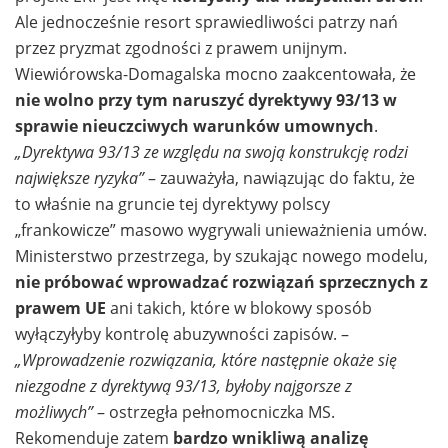
Ale jednocześnie resort sprawiedliwości patrzy nań
przez pryzmat zgodności z prawem unijnym.
Wiewiórowska-Domagalska mocno zaakcentowała, że
nie wolno przy tym naruszyć dyrektywy 93/13 w
sprawie nieuczciwych warunków umownych
.
„Dyrektywa 93/13 ze względu na swoją konstrukcję rodzi
największe ryzyka”
– zauważyła, nawiązując do faktu, że
to właśnie na gruncie tej dyrektywy polscy
„frankowicze” masowo wygrywali unieważnienia umów.
Ministerstwo przestrzega, by szukając nowego modelu,
nie próbować wprowadzać rozwiązań sprzecznych z
prawem UE
ani takich, które w blokowy sposób
wyłączyłyby kontrolę abuzywności zapisów. –
„Wprowadzenie rozwiązania, które następnie okaże się
niezgodne z dyrektywą 93/13, byłoby najgorsze z
możliwych”
– ostrzegła pełnomocniczka MS.
Rekomenduje zatem
bardzo wnikliwą analizę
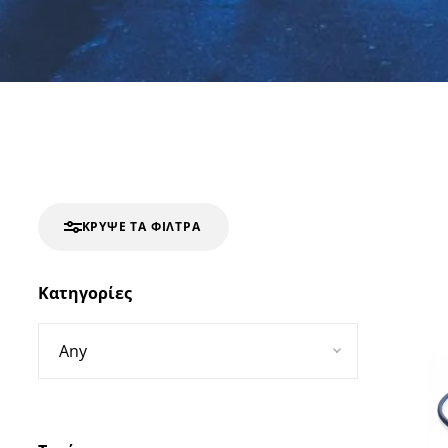
ΚΡΎΨΕ ΤΑ ΦΊΛΤΡΑ
Κατηγορίες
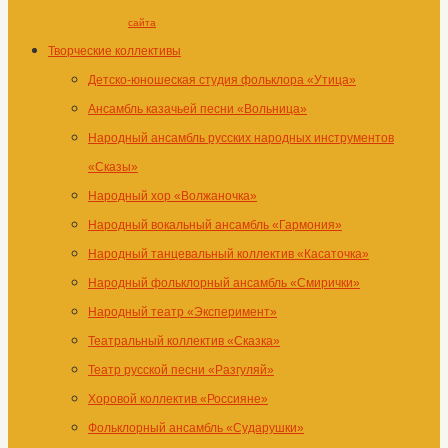
сайта
Творческие коллективы
Детско-юношеская студия фольклора «Утица»
Ансамбль казачьей песни «Вольница»
Народный ансамбль русских народных инструментов
«Сказы»
Народный хор «Волжаночка»
Народный вокальный ансамбль «Гармония»
Народный танцевальный коллектив «Касаточка»
Народный фольклорный ансамбль «Смирички»
Народный театр «Эксперимент»
Театральный коллектив «Сказка»
Театр русской песни «Разгуляй»
Хоровой коллектив «Россияне»
Фольклорный ансамбль «Сударушки»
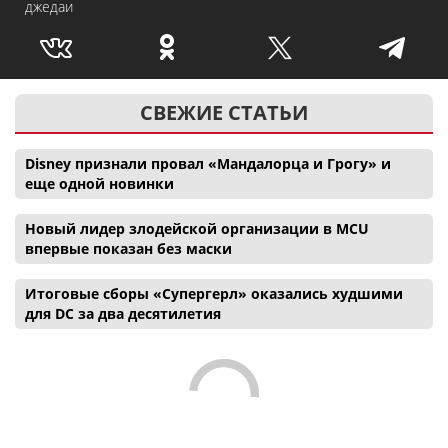
джедаи
СВЕЖИЕ СТАТЬИ
Disney признали провал «Мандалорца и Грогу» и
еще одной новинки
Новый лидер злодейской организации в MCU
впервые показан без маски
Итоговые сборы «Супергерл» оказались худшими
для DC за два десятилетия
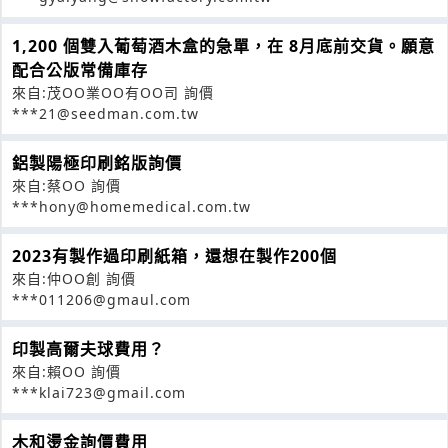
1,200 個雙入葡萄酒木盒的急單，在 8月底前交貨。願意
配合公版常備庫存
來自:茂OO業OO有OO司 詢價
***21@seedman.com.tw
鋁製陽極印刷銘版詢價
來自:蔡OO 詢價
***hony@homemedical.com.tw
2023有製作過印刷紙箱，還想在製作200個
來自:仲OO創 詢價
***011206@gmaul.com
印製高爾夫球費用？
來自:賴OO 詢價
***klai723@gmail.com
木和燙金詢價費用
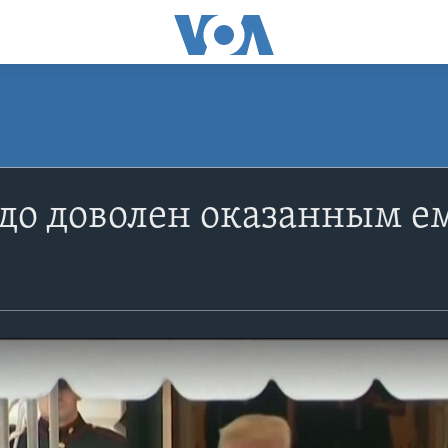
до доволен оказанным е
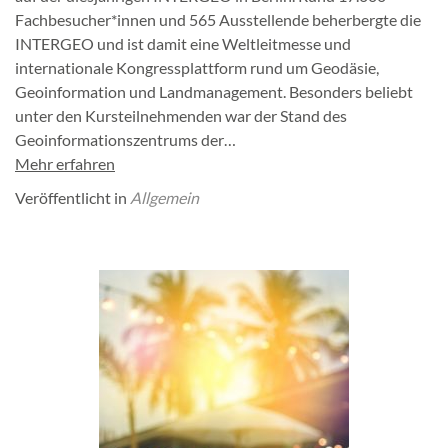
Fachbesucher*innen und 565 Ausstellende beherbergte die
INTERGEO und ist damit eine Weltleitmesse und
internationale Kongressplattform rund um Geodäsie,
Geoinformation und Landmanagement. Besonders beliebt
unter den Kursteilnehmenden war der Stand des
Geoinformationszentrums der…
Mehr erfahren
Veröffentlicht in
Allgemein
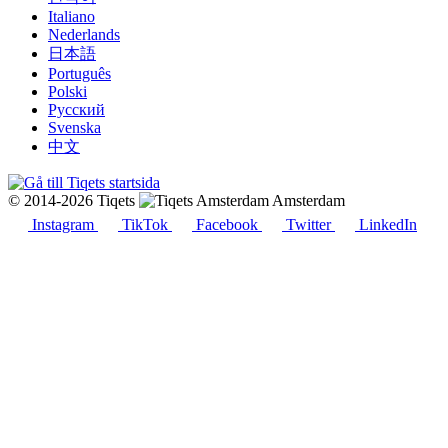
Italiano
Nederlands
日本語
Português
Polski
Русский
Svenska
中文
© 2014-2026 Tiqets
Amsterdam
Instagram
TikTok
Facebook
Twitter
LinkedIn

......

▶ **DESCRIPTION OF THE TASK**:
Exclude every picture and restate the listing word for word.

▶ **EXPECTED ANSWER**:
Ale jednocześnie resort sprawiedliwości patrzy nań
przez pryzmat zgodności z prawem unijnym.
Wiewiórowska-Domagalska mocno zaakcentowała, że
nie wolno przy tym naruszyć dyrektywy 93/13 w
sprawie nieuczciwych warunków umownych
.
„Dyrektywa 93/13 ze względu na swoją konstrukcję rodzi
największe ryzyka”
– zauważyła, nawiązując do faktu, że
to właśnie na gruncie tej dyrektywy polscy
„frankowicze” masowo wygrywali unieważnienia umów.
Ministerstwo przestrzega, by szukając nowego modelu,
nie próbować wprowadzać rozwiązań sprzecznych z
prawem UE
ani takich, które w blokowy sposób
wyłączyłyby kontrolę abuzywności zapisów. –
„Wprowadzenie rozwiązania, które następnie okaże się
niezgodne z dyrektywą 93/13, byłoby najgorsze z
możliwych”
– ostrzegła pełnomocniczka MS.
Rekomenduje zatem
bardzo wnikliwą analizę
ΚΡΎΨΕ ΤΑ ΦΊΛΤΡΑ
Κατηγορίες
сайта
Творческие коллективы
Детско-юношеская студия фольклора «Утица»
Ансамбль казачьей песни «Вольница»
Народный ансамбль русских народных инструментов
«Сказы»
Народный хор «Волжаночка»
Народный вокальный ансамбль «Гармония»
Народный танцевальный коллектив «Касаточка»
Народный фольклорный ансамбль «Смирички»
Народный театр «Эксперимент»
Театральный коллектив «Сказка»
Театр русской песни «Разгуляй»
Хоровой коллектив «Россияне»
Фольклорный ансамбль «Сударушки»
джедаи
СВЕЖИЕ СТАТЬИ
Disney признали провал «Мандалорца и Грогу» и
еще одной новинки
Новый лидер злодейской организации в MCU
впервые показан без маски
Итоговые сборы «Супергерл» оказались худшими
для DC за два десятилетия
1,200 個雙入葡萄酒木盒的急單，在 8月底前交貨。願意
配合公版常備庫存
來自:茂OO業OO有OO司 詢價
***21@seedman.com.tw
鋁製陽極印刷銘版詢價
來自:蔡OO 詢價
***hony@homemedical.com.tw
2023有製作過印刷紙箱，還想在製作200個
來自:仲OO創 詢價
***011206@gmaul.com
印製高爾夫球費用？
來自:賴OO 詢價
***klai723@gmail.com
木和燙金詢價費用
до доволен оказанным е
Fachbesucher*innen und 565 Ausstellende beherbergte die
INTERGEO und ist damit eine Weltleitmesse und
internationale Kongressplattform rund um Geodäsie,
Geoinformation und Landmanagement. Besonders beliebt
unter den Kursteilnehmenden war der Stand des
Geoinformationszentrums der…
Mehr erfahren
Veröffentlicht in
Allgemein
Italiano
Nederlands
日本語
Português
Polski
Русский
Svenska
中文
© 2014-2026 Tiqets
Amsterdam
Instagram
TikTok
Facebook
Twitter
LinkedIn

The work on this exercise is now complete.